The challenge to teach sign language to computers and machines
Computers and technology have been rapidly changing and adapting to the ever-increasing demands of the human race. People have been witnesses to this digital revolution in the last decade. At first, while using a computer we had to bash away at a keyboard full of noisy keys followed by taps on a touch-sensitive screen. Now, the usability of digital devices has become as innovative as simply speaking and giving out commands. Today, there are more than 100 million Alexas, Amazon’s voice assistant, accepting voice commands from millions of people. Siri, Apple’s voice assistant, processes as many as 25 billion requests per month globally. It is anticipated that by the year 2025 the tech market could be valued at more than $ 27 billion, sounds bountiful, right?
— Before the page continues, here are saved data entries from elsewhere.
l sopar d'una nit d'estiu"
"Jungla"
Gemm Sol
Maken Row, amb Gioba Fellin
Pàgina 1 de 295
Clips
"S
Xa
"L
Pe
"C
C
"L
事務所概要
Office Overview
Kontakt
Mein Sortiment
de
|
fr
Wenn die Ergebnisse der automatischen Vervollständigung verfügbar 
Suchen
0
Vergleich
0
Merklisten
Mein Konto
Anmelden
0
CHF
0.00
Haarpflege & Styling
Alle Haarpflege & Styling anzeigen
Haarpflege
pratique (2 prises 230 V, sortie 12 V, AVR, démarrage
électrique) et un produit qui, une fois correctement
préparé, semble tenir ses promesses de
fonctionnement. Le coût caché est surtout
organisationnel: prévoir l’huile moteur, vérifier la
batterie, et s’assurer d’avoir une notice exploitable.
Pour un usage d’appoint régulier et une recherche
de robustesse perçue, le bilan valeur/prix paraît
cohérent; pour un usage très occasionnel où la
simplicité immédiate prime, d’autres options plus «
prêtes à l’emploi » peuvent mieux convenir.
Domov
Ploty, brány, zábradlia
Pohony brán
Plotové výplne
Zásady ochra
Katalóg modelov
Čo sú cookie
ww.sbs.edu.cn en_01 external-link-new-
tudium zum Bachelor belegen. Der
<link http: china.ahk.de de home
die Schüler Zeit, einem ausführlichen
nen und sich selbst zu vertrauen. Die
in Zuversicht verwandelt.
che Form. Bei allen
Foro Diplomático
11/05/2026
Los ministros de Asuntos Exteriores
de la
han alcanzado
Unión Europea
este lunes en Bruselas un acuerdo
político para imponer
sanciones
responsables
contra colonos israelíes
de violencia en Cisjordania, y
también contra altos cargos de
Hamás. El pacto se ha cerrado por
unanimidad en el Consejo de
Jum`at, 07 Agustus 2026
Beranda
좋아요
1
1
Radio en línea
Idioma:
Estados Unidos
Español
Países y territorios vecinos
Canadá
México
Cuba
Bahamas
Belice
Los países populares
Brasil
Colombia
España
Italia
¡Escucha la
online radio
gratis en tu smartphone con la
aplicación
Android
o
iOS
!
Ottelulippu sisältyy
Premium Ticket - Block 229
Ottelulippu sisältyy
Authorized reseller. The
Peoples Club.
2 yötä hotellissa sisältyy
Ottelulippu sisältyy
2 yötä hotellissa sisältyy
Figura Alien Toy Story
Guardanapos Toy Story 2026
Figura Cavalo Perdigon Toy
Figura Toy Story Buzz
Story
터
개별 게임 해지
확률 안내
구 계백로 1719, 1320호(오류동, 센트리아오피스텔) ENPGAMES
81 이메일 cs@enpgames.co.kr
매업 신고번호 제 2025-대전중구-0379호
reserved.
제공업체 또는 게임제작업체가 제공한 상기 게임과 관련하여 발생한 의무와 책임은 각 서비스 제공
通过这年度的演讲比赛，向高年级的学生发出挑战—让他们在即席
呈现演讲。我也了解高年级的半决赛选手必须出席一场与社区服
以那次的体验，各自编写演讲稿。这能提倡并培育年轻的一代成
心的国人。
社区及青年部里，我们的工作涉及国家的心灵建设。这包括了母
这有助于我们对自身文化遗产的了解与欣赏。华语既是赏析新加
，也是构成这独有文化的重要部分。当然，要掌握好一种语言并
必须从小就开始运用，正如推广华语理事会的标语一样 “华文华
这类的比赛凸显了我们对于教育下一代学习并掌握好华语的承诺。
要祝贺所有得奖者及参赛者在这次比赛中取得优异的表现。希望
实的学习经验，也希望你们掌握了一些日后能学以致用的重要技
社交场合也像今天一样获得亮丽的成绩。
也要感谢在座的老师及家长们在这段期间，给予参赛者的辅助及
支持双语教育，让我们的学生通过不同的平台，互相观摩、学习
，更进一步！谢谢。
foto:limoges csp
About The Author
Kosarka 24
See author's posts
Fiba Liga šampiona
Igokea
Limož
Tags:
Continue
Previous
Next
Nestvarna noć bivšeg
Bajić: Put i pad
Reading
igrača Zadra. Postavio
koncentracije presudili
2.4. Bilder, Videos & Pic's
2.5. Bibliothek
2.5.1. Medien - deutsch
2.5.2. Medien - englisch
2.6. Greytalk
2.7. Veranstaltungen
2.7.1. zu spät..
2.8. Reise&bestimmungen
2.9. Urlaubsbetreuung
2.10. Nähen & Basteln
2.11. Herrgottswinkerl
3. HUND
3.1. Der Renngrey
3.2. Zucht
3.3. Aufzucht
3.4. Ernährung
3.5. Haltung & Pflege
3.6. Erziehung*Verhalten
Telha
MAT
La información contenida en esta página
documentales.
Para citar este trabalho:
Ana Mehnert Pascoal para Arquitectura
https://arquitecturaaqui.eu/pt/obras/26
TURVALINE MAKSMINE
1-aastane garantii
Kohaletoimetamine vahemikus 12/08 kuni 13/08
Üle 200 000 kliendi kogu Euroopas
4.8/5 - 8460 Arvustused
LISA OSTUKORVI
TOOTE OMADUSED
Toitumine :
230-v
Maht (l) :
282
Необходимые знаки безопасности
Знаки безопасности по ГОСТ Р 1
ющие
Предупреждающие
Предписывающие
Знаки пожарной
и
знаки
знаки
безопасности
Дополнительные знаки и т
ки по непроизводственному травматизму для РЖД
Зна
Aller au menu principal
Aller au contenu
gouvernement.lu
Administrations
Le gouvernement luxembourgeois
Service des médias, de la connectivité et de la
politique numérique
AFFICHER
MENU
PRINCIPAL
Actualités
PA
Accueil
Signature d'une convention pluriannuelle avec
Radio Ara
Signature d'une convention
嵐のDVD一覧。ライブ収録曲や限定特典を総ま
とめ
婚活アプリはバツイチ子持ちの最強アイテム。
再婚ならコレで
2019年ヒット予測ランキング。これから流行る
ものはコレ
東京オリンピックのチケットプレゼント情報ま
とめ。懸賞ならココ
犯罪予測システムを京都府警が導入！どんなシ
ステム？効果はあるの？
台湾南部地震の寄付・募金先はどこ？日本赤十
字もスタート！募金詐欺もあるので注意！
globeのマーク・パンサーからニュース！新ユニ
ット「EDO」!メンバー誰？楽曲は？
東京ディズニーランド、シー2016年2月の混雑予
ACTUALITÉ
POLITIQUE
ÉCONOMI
However, there is a blind spot in this growing tech world. There is one group left behind amid all these developments- “The users of Sign Language”. According to the World Health Organisation (WHO), there are 430 million people as deaf or with a partial hearing aid who use sign languages to communicate with the rest of the people. These people are at the risk of being secluded from the global digitisation process which is taking over our everyday life, simply because the computers and tech world is not very friendly with the sign languages to talk to computers.
Although we still do not have a full-fledged computer that understands sign languages, it would be wrong to say that we have never even tried to give due attention to this field of computers. A lot of people have tried their level best to teach sign language to computers and there have also been several claims of success in recent years. New and innovative solutions have emerged ranging from haptic gloves to hand shapes detecting software with many of them winning acclaim.
As Mark Wheatley, the executive director of the European Union of the Deaf (EUD), says “The value for us basically is zero.” Why? It’s easy to comprehend. Gloves just like body-worn cameras are intrusive and require adaptation to the needs of the people. Even though hand-shape recognition can prove out to be useful, it won’t be able to handle the full complexity of sign languages all by itself. This is because sign languages aren’t just a function of hands but also rely on facial expressions and movements of other body parts.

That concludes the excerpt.